Botrytis cinerea (muffa grigia)
Il fungo attacca tutti gli organi epigei della pianta. Su foglie e fusti si manifesta con aree irregolari di marciume chiaro che presto danno luogo (in presenza di alta umidità) allo sviluppo della caratteristica muffa grigia. Anche i fiori possono essere colpiti in maniera analoga. Il danno più grave è quello a carico dei frutti, sui quali, attraverso ferite di varia natura, il fungo determina marcescenza molle degli stessi. Fattori predisponenti sono :alti valori termici ed igrometrici, eccessiva vigoria della pianta, scarsa ventilazione.
Leveillula sp. (mal bianco)
Il fungo sviluppa un micelio biancastro e polverulento sulla superficie delle foglie.
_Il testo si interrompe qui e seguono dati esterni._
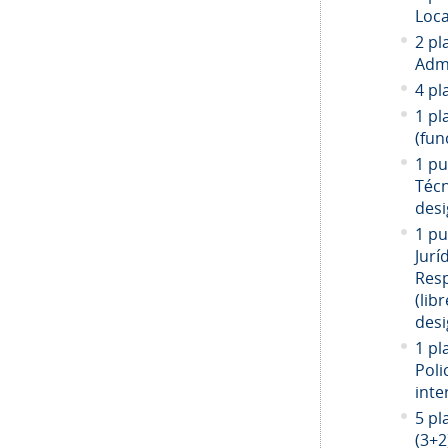
Loca
2 pl
Admi
4 pl
1 pl
(fun
1 pu
Técn
desi
1 pu
Jurí
Resp
(libr
desi
1 pl
Poli
inte
5 pl
(3+2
Conseguentemente viene ridotta la funzionalità fotosintetica della pianta. La malattia, che può insorgere anche molto rapidamente, si manifesta con condizioni ambientali ventilate, così come accade per altre specie di Oidio.
Insetti
Ostrinia sp. – Acherontia sp. (piralide e sfinge)
Le larve di questo lepidotteri, di abitudini notturne, aggrediscono foglie e frutti. Sulle foglie determinano rosure anche ampie del lembo. Sui frutti, analoghe erosioni costituiscono facile via di accesso a patogeni fungini (botrite e altri).
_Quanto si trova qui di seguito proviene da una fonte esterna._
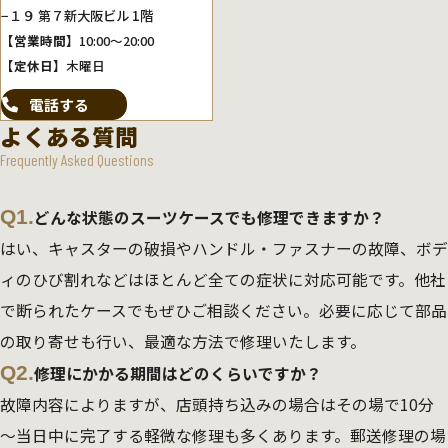
−１９ 第７新大阪ビル 1階
【営業時間】
10:00～20:00
【定休日】
木曜日
電話する
よくある質問
Frequently Asked Questions
Q1.
どんな状態のスーツケースでも修理できますか？
はい、キャスターの破損やハンドル・ファスナーの故障、ボデ
ィのひび割れなどはほとんど全ての症状に対応可能です。他社
で断られたケースでもぜひご相談ください。必要に応じて部品
の取り寄せも行い、最適な方法で修理いたします。
Q2.
修理にかかる期間はどのくらいですか？
故障内容によりますが、店頭持ち込みの場合はその場で10分
～当日中に完了する軽微な修理も多くあります。郵送修理の場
Tetranycus urticae (ragnetto rosso )
L’azione parassitaria del ragnetto rosso si manifesta con punteggiature e scolorimenti, anche piuttosto diffusi, sulle foglie. In caso di forti infestazioni si può assistere ad un rallentamento o addirittura ad un blocco della vegetazione. L’elevato numero di generazioni annuali e l’accavallamento dei diversi stadi vitali, rendono la lotta a questo parassita particolarmente problematica.
Bemisia sp. e Trialeurodes sp. (moscerino bianco)
Sulla pagina inferiore delle foglie si possono osservare colonie più o meno numerose di piccoli individui bianchi nei vari stadi di sviluppo (uova-neanidi-adulti). L’infestazione può essere facilmente evidenziata con un leggero scuotimento della pianta, cui seguirà un rapido volo degli adulti, che torneranno presto a posarsi sulla foglia. Con la loro attività trofica producono punture e avvizzimenti fogliari, nonchè abbondante melata, substrato di sviluppo per successive fumaggini grigiastre. L’insetto (che può essere vettore di Virus fitopatogeni) può essere presente durante tutto il ciclo colturale, ma si sviluppa meglio in presenza di temperature più alte.
Esistono numerose altre patologie e fitofagi che frequentemente attaccano queste specie, ma si rimanda a siti più specifici.